_Exercise prompt:_ Count the lines in the data below that have "volonté" in them, and reply with only that number.
------------------------------
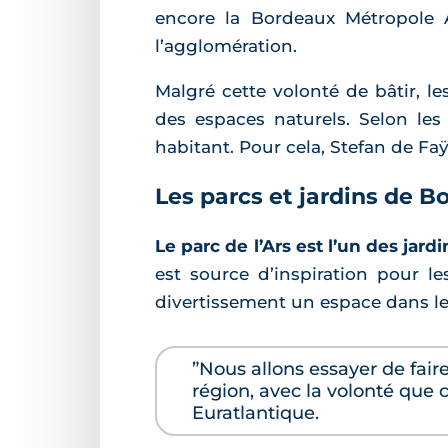
encore la Bordeaux Métropole 
l’agglomération.
Malgré cette volonté de bâtir, l
des espaces naturels. Selon les
habitant. Pour cela, Stefan de Fa
Les parcs et jardins de 
Le parc de l’Ars est l’un des jar
est source d’inspiration pour le
divertissement un espace dans leq
”Nous allons essayer de fair
région, avec la volonté que c
Euratlantique.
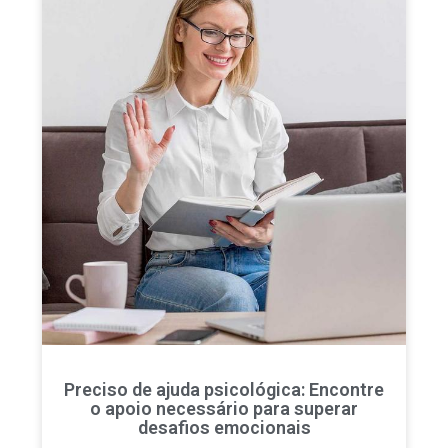
Preciso de ajuda psicológica: Encontre
o apoio necessário para superar
desafios emocionais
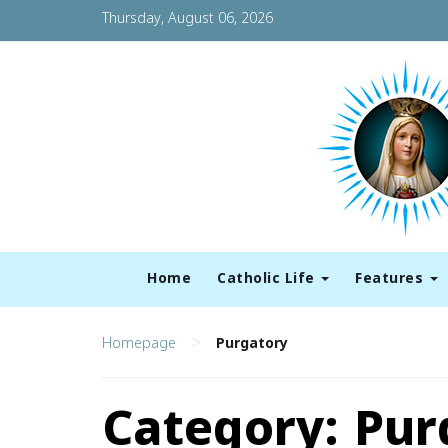
Thursday, August 06, 2026
Home
Catholic Life
Features
>
Homepage
Purgatory
Category:
Pur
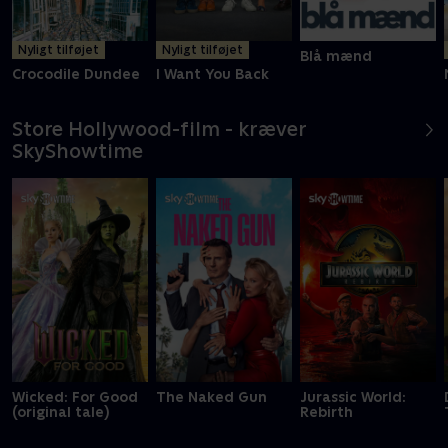
Nyligt tilføjet
Nyligt tilføjet
Blå mænd
Crocodile Dundee
I Want You Back
Store Hollywood-film - kræver
SkyShowtime
Wicked: For Good
The Naked Gun
Jurassic World:
(original tale)
Rebirth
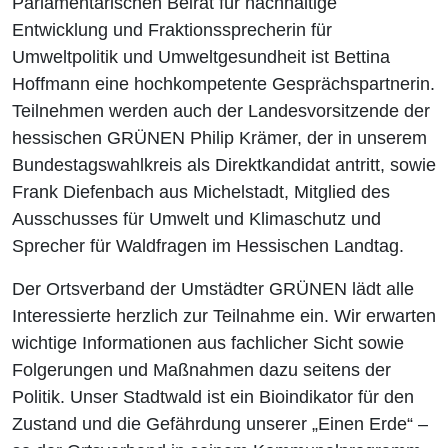
Parlamentarischen Beirat für nachhaltige
Entwicklung und Fraktionssprecherin für
Umweltpolitik und Umweltgesundheit ist Bettina
Hoffmann eine hochkompetente Gesprächspartnerin.
Teilnehmen werden auch der Landesvorsitzende der
hessischen GRÜNEN Philip Krämer, der in unserem
Bundestagswahlkreis als Direktkandidat antritt, sowie
Frank Diefenbach aus Michelstadt, Mitglied des
Ausschusses für Umwelt und Klimaschutz und
Sprecher für Waldfragen im Hessischen Landtag.
Der Ortsverband der Umstädter GRÜNEN lädt alle
Interessierte herzlich zur Teilnahme ein. Wir erwarten
wichtige Informationen aus fachlicher Sicht sowie
Folgerungen und Maßnahmen dazu seitens der
Politik. Unser Stadtwald ist ein Bioindikator für den
Zustand und die Gefährdung unserer „Einen Erde“ –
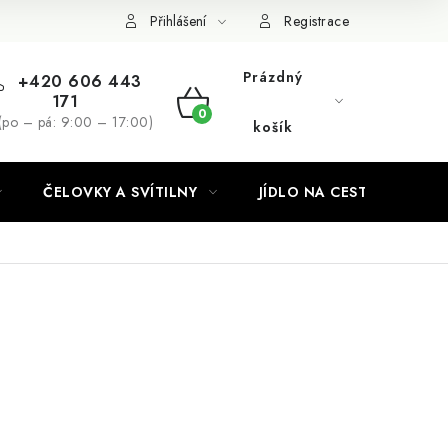
Podmínky ochrany osobních údajů
Přihlášení
Registrace
Prázdný
+420 606 443
171
NÁKUPNÍ
(po – pá: 9:00 – 17:00)
košík
KOŠÍK
ČELOVKY A SVÍTILNY
JÍDLO NA CESTY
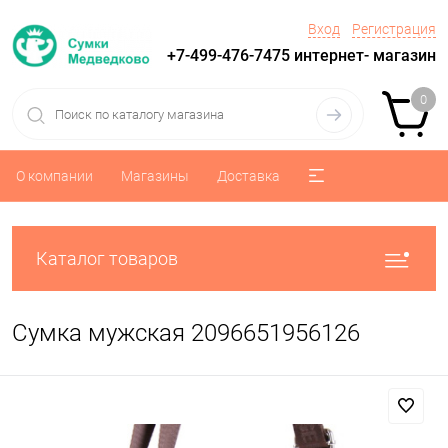
Вход
Регистрация
+7-499-476-7475 интернет- магазин
0
О компании
Магазины
Доставка
Каталог товаров
Сумка мужская 2096651956126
------------------------------
_Solved exercise:_ 2